Appropriate, rational or prudent use of antibiotics are widely used terms when discussing the causes of and remedies for antibiotic resistance. Much like the term One Health, appropriateness of antibiotic use is intuitively appealing – its meaning seems obvious and most people would say that one should not use antibiotics inappropriately. But still we see a lot of misuse of antibiotics all over the world, so either there are many people who simply do not care about appropriate use of antibiotics, or perhaps the meaning is not so obvious as it first seems.
Five criteria for appropriateness
The five rights of safe medication have been discussed, defined and expanded upon for decades, giving guidance to health care workers on different levels about how to use medicines safely. Drawing from these, five “rights” for antibiotic use can be proposed:
1. Give antibiotics to the right patient
Right patient.

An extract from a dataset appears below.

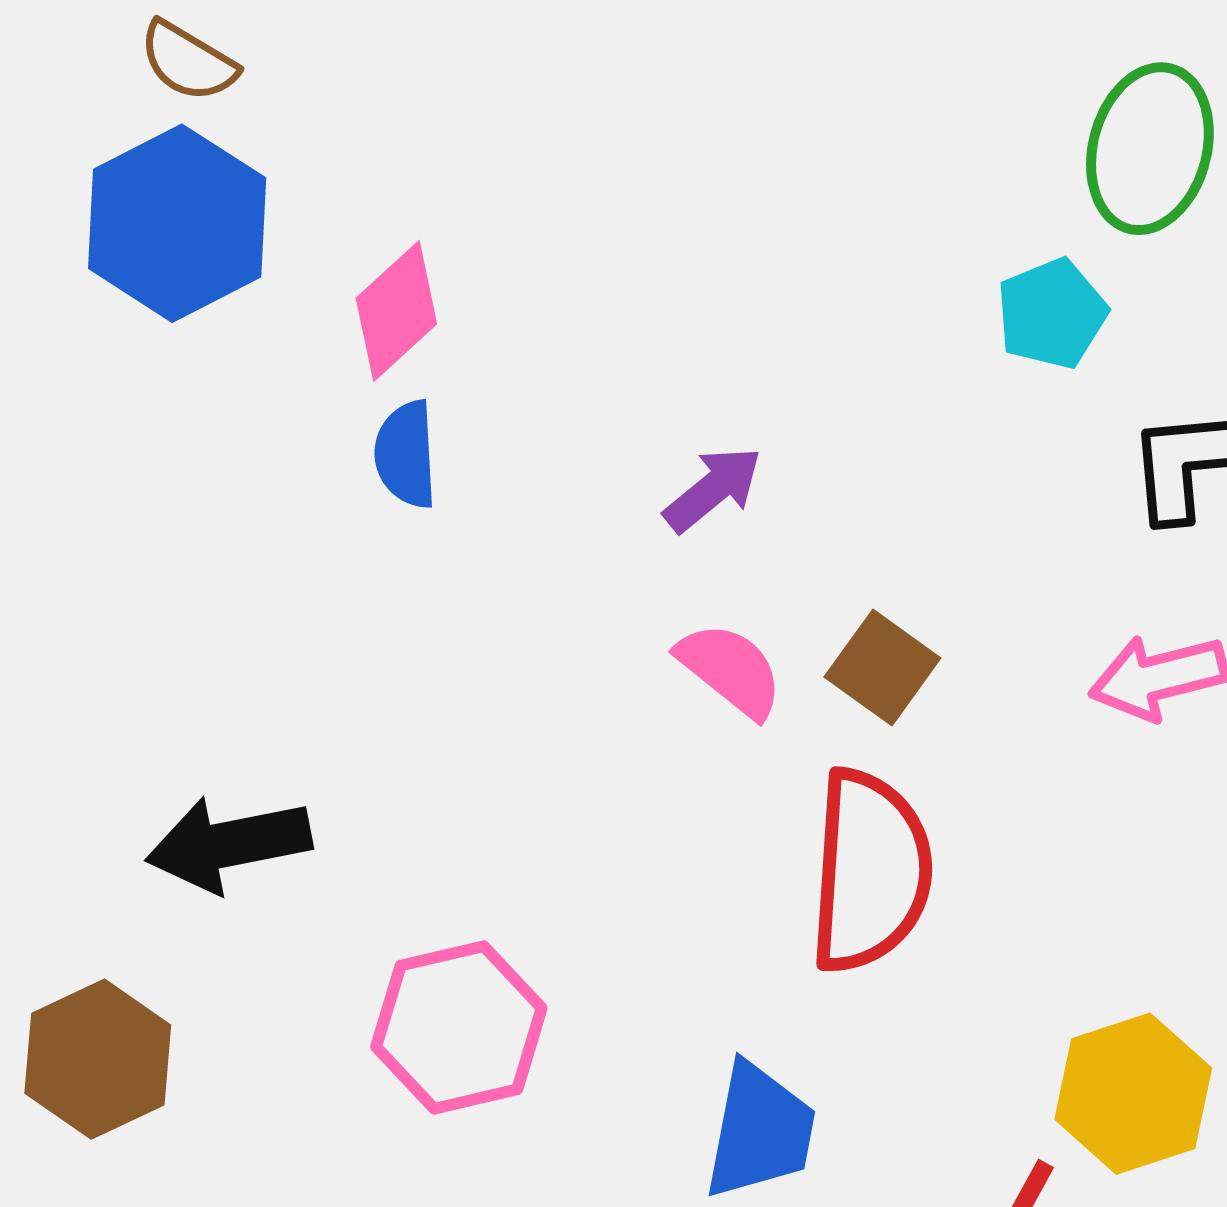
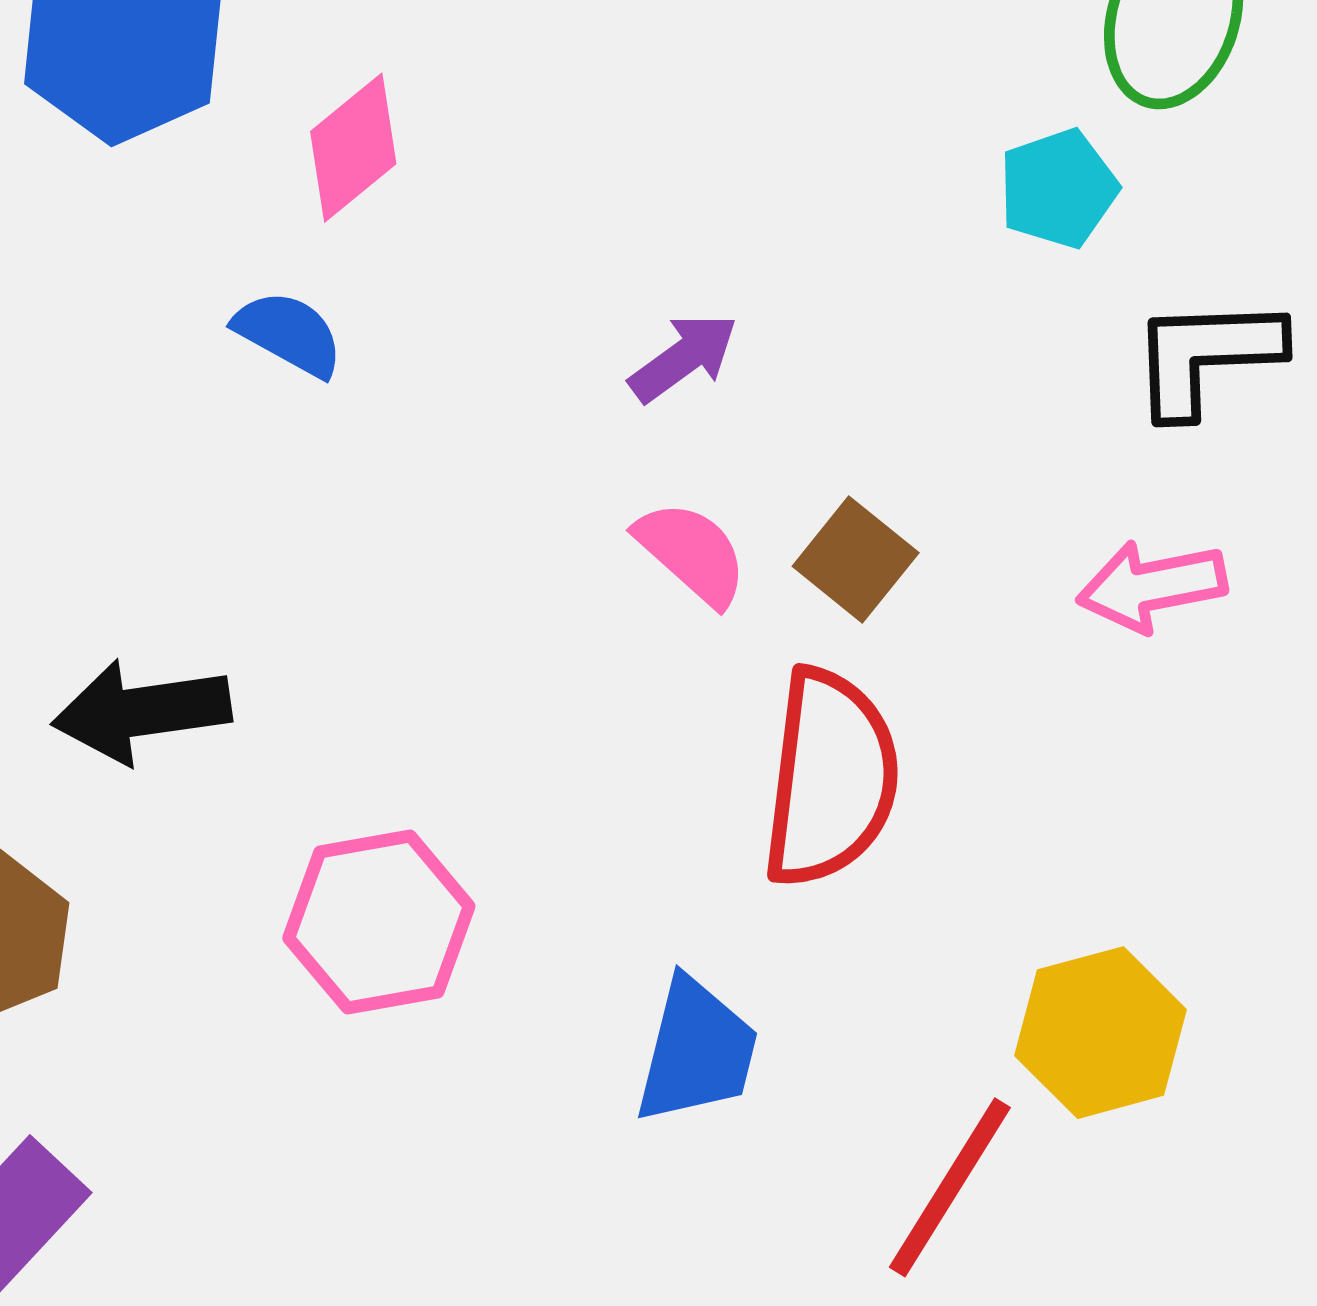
blue semicircle: (406, 454) -> (289, 334), moved, turned 119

The first step is of course to give antibiotics to the right patient; in this case identifying which patient needs antibiotics. One important aspect to be addressed here is the large proportion of patients who have a disease that is not of bacterial origin, such as a viral upper respiratory tract infection, viral diarrhea or malaria, but are given antibiotics wrongly for any of a multitude of reasons, including the lack of diagnostic tools. The second aspect to be considered are the large groups of patients who would benefit from antibiotic treatment, but do not have access to it. This lack of access may be due to for example that antibiotics are not available at all, that the bacteria are resistant to the available antibiotics or that the relevant antibiotics are too expensive for the patients. .
2. Right antibiotics to the patient
Right antibiotic. Once the decision to treat with antibiotics has been made, the next step is to decide which antibiotic to use. There are many types of antibiotics that are effective against different infecting bacteria, and widespread antibiotic resistance adds a layer of complexity. The general rule of thumb is that narrow-spectrum antibiotics, drugs that are active to only few species of bacteria, are to be preferred over drugs that have an effect on a larger group of bacteria. Here, national and international guidelines are very helpful in giving practical guidance in different situations. Another important aspect is microbiological diagnostics: identifying the actual pathogen and its susceptibility pattern.
3. Give antibiotics at the right time
Right time. It is a commonly known fact that in many severe infections such as sepsis, time is of the essence in order to lower mortality and morbidity. In these cases, immediate empiric broad-spectrum antibiotic therapy is appropriate until the pathogen can be identified. But other infections are not as time-critical, and a delay in antibiotic prescription may not only be harmless, but even beneficial as the infection may be cleared by the patient’s immune system without antibiotics.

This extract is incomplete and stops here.